Points principaux regroupés
Voici les 20 points détaillés, synthétisés par thèmes à partir des sources disponibles (le texte complet n’est pas exhaustif dans les extraits, mais couvre ces éléments clés) :
• Cessez-le-feu et retraits immédiats : Suspension des opérations militaires, gel des lignes de front, retrait progressif des forces Israéliennes vers une ligne convenue, en échange de la libération de tous les otages Israéliens (vivants et décédés) dans les 72 heures.
• Échange de prisonniers : Hamas libère tous les otages ; Israël libère 250 Palestiniens à perpétuité, 1 700 Gazaouis détenus post-7 octobre 2023 (femmes et enfants inclus), et 15 corps Palestiniens par corps Israélien restitué.
• Aide humanitaire : Reprise des livraisons de nourriture, eau, électricité, réhabilitation d’infrastructures (hôpitaux, boulangeries, routes), ouverture bilatérale de Rafah ; aide conditionnée au désarmement dans les zones non contrôlées par Israël.

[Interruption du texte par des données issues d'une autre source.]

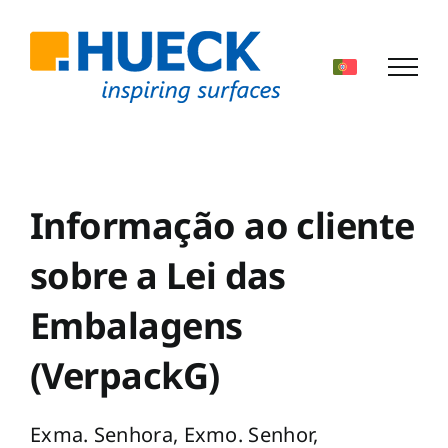
Skip
to
content
Informação ao cliente
sobre a Lei das
Embalagens
(VerpackG)
Exma. Senhora, Exmo. Senhor,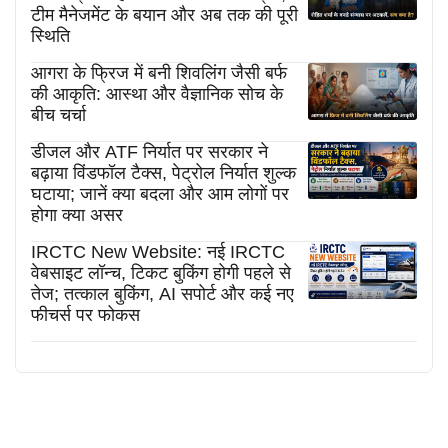
टीम मैनेजमेंट के बयान और अब तक की पूरी
स्थिति
आगरा के फ्रिज में बनी शिवलिंग जैसी बर्फ
की आकृति: आस्था और वैज्ञानिक सोच के
बीच चर्चा
डीजल और ATF निर्यात पर सरकार ने
बढ़ाया विंडफॉल टैक्स, पेट्रोल निर्यात शुल्क
घटाया; जानें क्या बदला और आम लोगों पर
होगा क्या असर
IRCTC New Website: नई IRCTC
वेबसाइट लॉन्च, टिकट बुकिंग होगी पहले से
तेज; तत्काल बुकिंग, AI सपोर्ट और कई नए
फीचर्स पर फोकस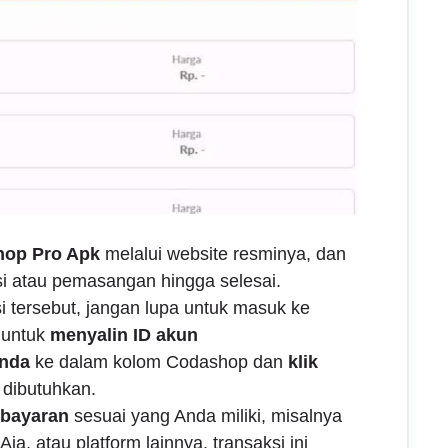
op Pro Apk
melalui website resminya, dan
si atau pemasangan hingga selesai.
 tersebut, jangan lupa untuk masuk ke
untuk
menyalin ID akun
Anda
ke dalam kolom Codashop dan
klik
dibutuhkan.
bayaran
sesuai yang Anda miliki, misalnya
a, atau platform lainnya, transaksi ini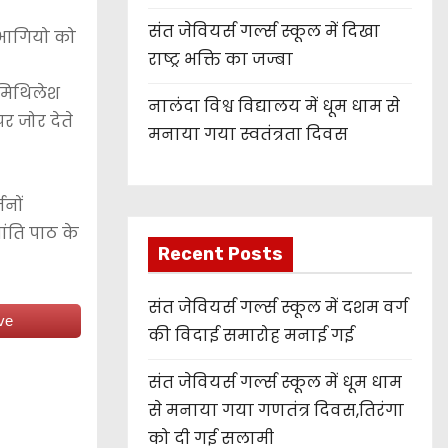
संत जेवियर्स गर्ल्स स्कूल में दिखा
ायीभागियो को
राष्ट्र भक्ति का जज्बा
 मिथिलेश
नालंदा विश्व विद्यालय में धूम धाम से
र जोर देते
मनाया गया स्वतंत्रता दिवस
जनों
ांति पाठ के
Recent Posts
संत जेवियर्स गर्ल्स स्कूल में दशम वर्ग
ve
की विदाई समारोह मनाई गई
संत जेवियर्स गर्ल्स स्कूल में धूम धाम
से मनाया गया गणतंत्र दिवस,तिरंगा
को दी गई सलामी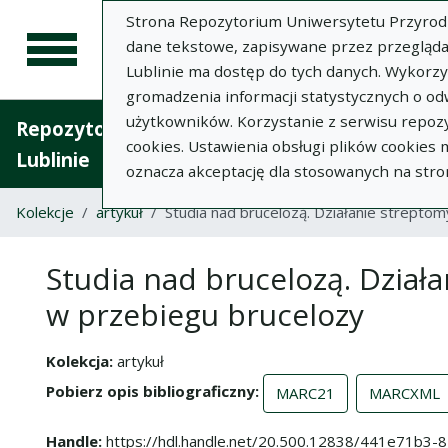
Strona Repozytorium Uniwersytetu Przyrodnic
dane tekstowe, zapisywane przez przegląda
Lublinie ma dostęp do tych danych. Wykorz
gromadzenia informacji statystycznych o od
użytkowników. Korzystanie z serwisu repozy
Repozytorium Uniwersytetu Przyrodniczego 
cookies. Ustawienia obsługi plików cookies
Lublinie
oznacza akceptację dla stosowanych na stro
Kolekcje
artykuł
Studia nad brucelozą. Działanie streptom
Studia nad brucelozą. Działa
w przebiegu brucelozy
Kolekcja
artykuł
Pobierz opis bibliograficzny
MARC21
MARCXML
Handle
https://hdl.handle.net/20.500.12838/441e71b3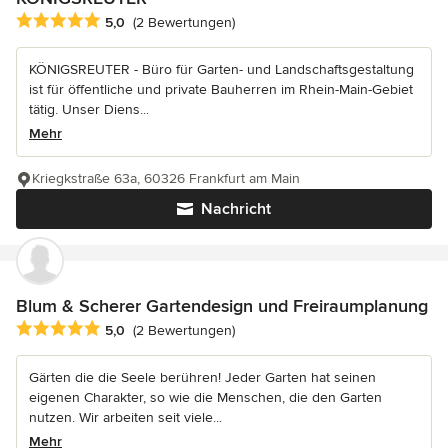
Durchschnittliche Bewertung: 5 von 5 Sternen
5,0
(2 Bewertungen)
KÖNIGSREUTER - Büro für Garten- und Landschaftsgestaltung
ist für öffentliche und private Bauherren im Rhein-Main-Gebiet
tätig. Unser Diens...
Mehr
Kriegkstraße 63a, 60326 Frankfurt am Main
Nachricht
Blum & Scherer Gartendesign und Freiraumplanung
Durchschnittliche Bewertung: 5 von 5 Sternen
5,0
(2 Bewertungen)
Gärten die die Seele berühren! Jeder Garten hat seinen
eigenen Charakter, so wie die Menschen, die den Garten
nutzen. Wir arbeiten seit viele...
Mehr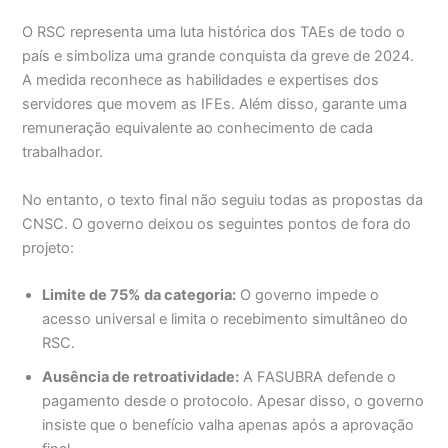
O RSC representa uma luta histórica dos TAEs de todo o
país e simboliza uma grande conquista da greve de 2024.
A medida reconhece as habilidades e expertises dos
servidores que movem as IFEs. Além disso, garante uma
remuneração equivalente ao conhecimento de cada
trabalhador.
No entanto, o texto final não seguiu todas as propostas da
CNSC. O governo deixou os seguintes pontos de fora do
projeto:
Limite de 75% da categoria:
O governo impede o
acesso universal e limita o recebimento simultâneo do
RSC.
Ausência de retroatividade:
A FASUBRA defende o
pagamento desde o protocolo. Apesar disso, o governo
insiste que o benefício valha apenas após a aprovação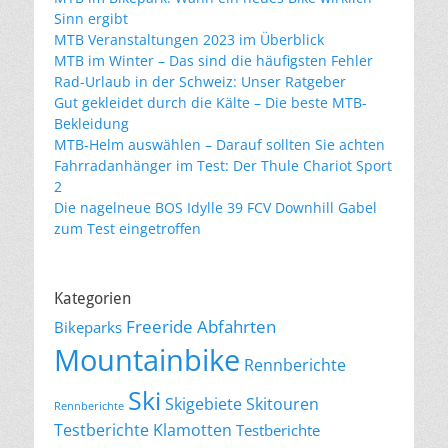
Sinn ergibt
MTB Veranstaltungen 2023 im Überblick
MTB im Winter – Das sind die häufigsten Fehler
Rad-Urlaub in der Schweiz: Unser Ratgeber
Gut gekleidet durch die Kälte – Die beste MTB-
Bekleidung
MTB-Helm auswählen – Darauf sollten Sie achten
Fahrradanhänger im Test: Der Thule Chariot Sport
2
Die nagelneue BOS Idylle 39 FCV Downhill Gabel
zum Test eingetroffen
Kategorien
Freeride Abfahrten
Bikeparks
Mountainbike
Rennberichte
Ski
Skigebiete
Skitouren
Rennberichte
Testberichte Klamotten
Testberichte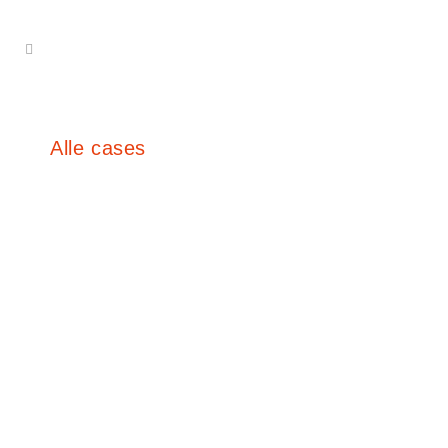
Alle cases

• Démilitarisation du Hamas : Destruction de toutes infrastructures terroristes (tunnels, armes), démantèlement sous observateurs indépendants, programme de rachat d’armes ; exclusion du Hamas de la gouvernance future.
• Amnistie et relocalisation : Amnistie pour membres du Hamas qui démantèlent leurs armes et coexistent pacifiquement ; passage sûr pour ceux quittant Gaza ; pas de départ forcé des Palestiniens, liberté de retour.
• Force de stabilisation internationale (FSI) : Déploiement immédiat pour contrôle et stabilité, en collaboration avec Israël et Égypte ; retrait israélien échelonné basé sur étapes de démilitarisation ; périmètre de sécurité maintenu jusqu’à fin des menaces.
• Reconstruction et économie : Engagements Arabes/Musulmans pour >5 milliards USD ; zone économique spéciale à Gaza (tarifs préférentiels, emplois) ; transformation en “Singapour méditerranéen” déradicalisé.
• Gouvernance future : Technocratie Palestinienne réformée ; voie vers autodétermination et État Palestinien après réaménagement ; pas d’occupation/annexion par Israël.
Critiques et contexte
Le plan est critiqué comme une “capitulation” du Hamas par ses opposants, avec des failles sur le contrôle Israélien effectif. Meloni le soutient pour une “tregua fragile” au Moyen-Orient, aligné sur ses efforts de médiation en Iran. Le Hamas salue les aspects humanitaires mais rejette la démilitarisation.